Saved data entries
* * * * *

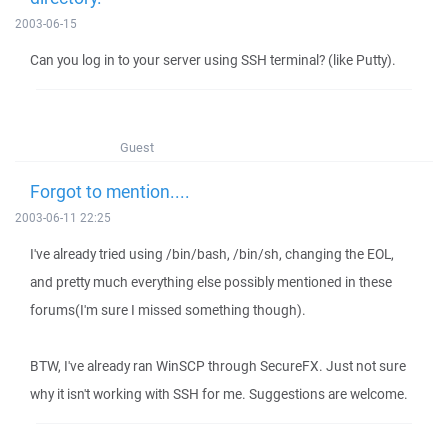
2003-06-15
Can you log in to your server using SSH terminal? (like Putty).
Guest
Forgot to mention....
2003-06-11 22:25
I've already tried using /bin/bash, /bin/sh, changing the EOL,
and pretty much everything else possibly mentioned in these
forums(I'm sure I missed something though).
BTW, I've already ran WinSCP through SecureFX. Just not sure
why it isn't working with SSH for me. Suggestions are welcome.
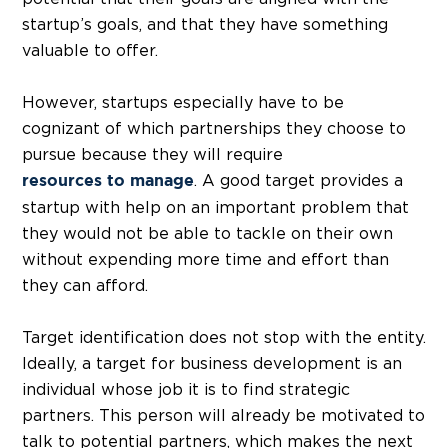
startup’s goals, and that they have something
valuable to offer.
However, startups especially have to be
cognizant of which partnerships they choose to
pursue because they will require
. A good target provides a
resources to manage
startup with help on an important problem that
they would not be able to tackle on their own
without expending more time and effort than
they can afford.
Target identification does not stop with the entity.
Ideally, a target for business development is an
individual whose job it is to find strategic
partners. This person will already be motivated to
talk to potential partners, which makes the next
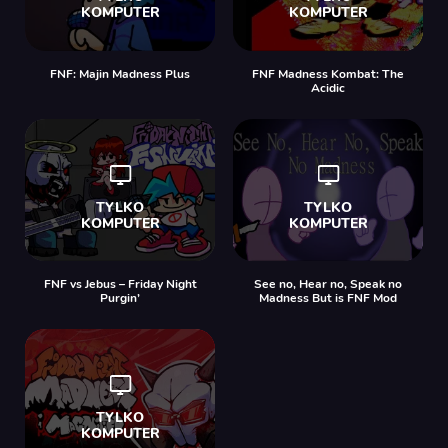
FNF: Majin Madness Plus
FNF Madness Kombat: The
Acidic
FNF vs Jebus – Friday Night
See no, Hear no, Speak no
Purgin’
Madness But is FNF Mod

* * * * *

- **DESCRIPTION OF THE TASK**: An answer consisting of the number alone is required: how many lines in the entries hold the string "which"?

- **TASK ANSWER**: 2